4. The proposed rules must be based on technical standards relevant to the equipment authorization process.
Finally, Dahua understands that the Commission is obligated to promulgate rules to achieve its statutory mandate to secure the communications equipment supply chain. However, the Commission should not go beyond what the statute requires to impose new requirements, not based on technical criteria, for Dahua equipment that does not meet the specific requirements of the Covered List.
The Commission traditionally has only examined technical characteristics when evaluating devices under the equipment authorization process. This is because the Communications Act explicitly defines the FCC’s authority in regard to equipment authorizations in terms of protecting against signal interference. In other words, the FCC’s equipment review should be limited to the technical work of ensuring that the nation’s airwaves are not compromised due to equipment that improperly interferes with other signals.
Obviously, no such issue is at stake in this rulemaking. Dahua’s equipment does not interfere with the airwaves, as our FCC authorizations up to the present have affirmed. Rather, the rules as proposed would have the FCC take on an entirely new function, which would be to deny authorizations based solely on the identity of the applicant rather than the technical characteristics of the device. Nowhere in the Communications Act did Congress give the FCC that authority, nor are we aware of any precedent for the FCC using its equipment authorization authority in that manner.
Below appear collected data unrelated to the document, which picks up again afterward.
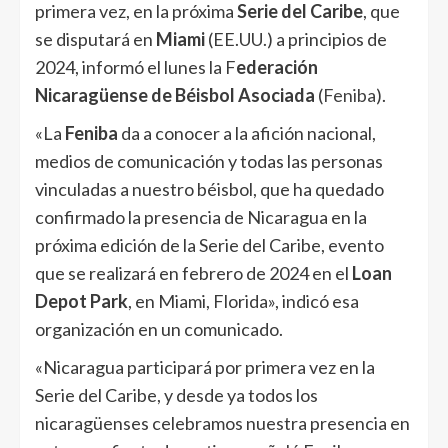
primera vez, en la próxima
Serie del Caribe
, que
se disputará en
Miami
(EE.UU.) a principios de
2024, informó el lunes la F
ederación
Nicaragüense de Béisbol Asociada
(
Feniba
).
«La
Feniba
da a conocer a la afición nacional,
medios de comunicación y todas las personas
vinculadas a nuestro béisbol, que ha quedado
confirmado la presencia de Nicaragua en la
próxima edición de la Serie del Caribe, evento
que se realizará en febrero de 2024 en el
Loan
Depot Park
, en Miami, Florida», indicó esa
organización en un comunicado.
«Nicaragua participará por primera vez en la
Serie del Caribe, y desde ya todos los
nicaragüenses celebramos nuestra presencia en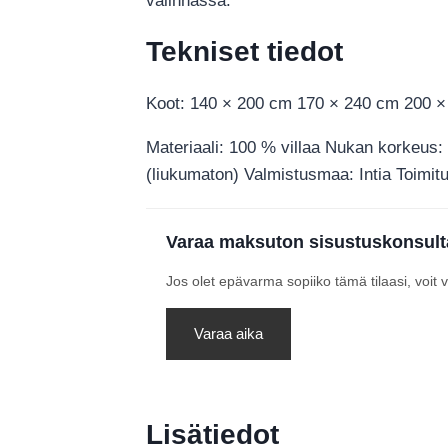
valinnassa.
Tekniset tiedot
Koot: 140 × 200 cm 170 × 240 cm 200 
Materiaali: 100 % villaa Nukan korkeus: 
(liukumaton) Valmistusmaa: Intia Toimitu
Varaa maksuton sisustuskonsult
Jos olet epävarma sopiiko tämä tilaasi, voit
Varaa aika
Lisätiedot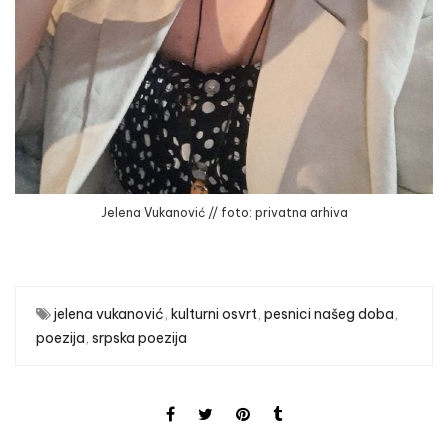
Jelena Vukanović // foto: privatna arhiva
jelena vukanović
,
kulturni osvrt
,
pesnici našeg doba
,
poezija
,
srpska poezija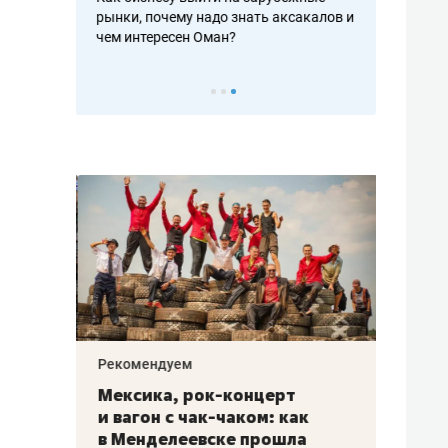
рафакте,
рынки, почему надо знать аксакалов и
о трехкратно
кредитов
чем интересен Оман?
клиентах и ч
Рекомендуем
Рекоме
ой
Мексика, рок-концерт
«Прор
и вагон с чак-чаком: как
30 ме
еским
в Менделеевске прошла
лечит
In addition, the passage of the Secure Equipment Act does not expand FCC’s statutory authority. The Commission’s authority is limited to the scope of the Secure Networks Act. As elaborated above, the Secure Equipment Act does not change the type of equipment and services on the Covered List, that is, only network equipment used by broadband service providers can be covered — Dahua manufacturers none of them.
Conclusion
As Dahua has maintained throughout this process, we respect the authority of the US Government to protect what it deems to be its national security interests and the FCC’s statutory mandate to safeguard the nation’s airwaves and telecommunications systems.
However, the fact is that Dahua as a company poses no threat to US national security and the equipment Dahua markets in the US—video cameras and related products that are generally not connected to the open internet—certainly poses no such risk. The proposed rulemaking as directed by Congress under the Secure Networks Act and Secure Equipment Act should not apply to our products. Further, the FCC should not deny equipment authorizations based simply on the identity of the manufacturer and some other non-technical considerations. Should the FCC ignore those issues and proceed with the rules as currently drafted, it would impose enormous costs on the entire ecosystem, including on itself and all those who rely on the FCC to speedily review and authorize applications.
The proposed rules simply do not serve anyone’s best interests. Rather than proceeding down this road, we urge the FCC and the US Government to take a more targeted approach to address whatever specific concerns they have about national security in relation to our company.
And we stand ready to act as a constructive and collaborative partner in such a process.
Preserving a competitive and innovative marketplace for video security products is what serves American consumers, businesses and the entire economy. Dahua remains proud to be a participant in this market and hopes to continue to do so for years to come.
We appreciate everyone who has taken the time to read our submissions and this summary and look forward to continuing this important dialogue in the months and years to come.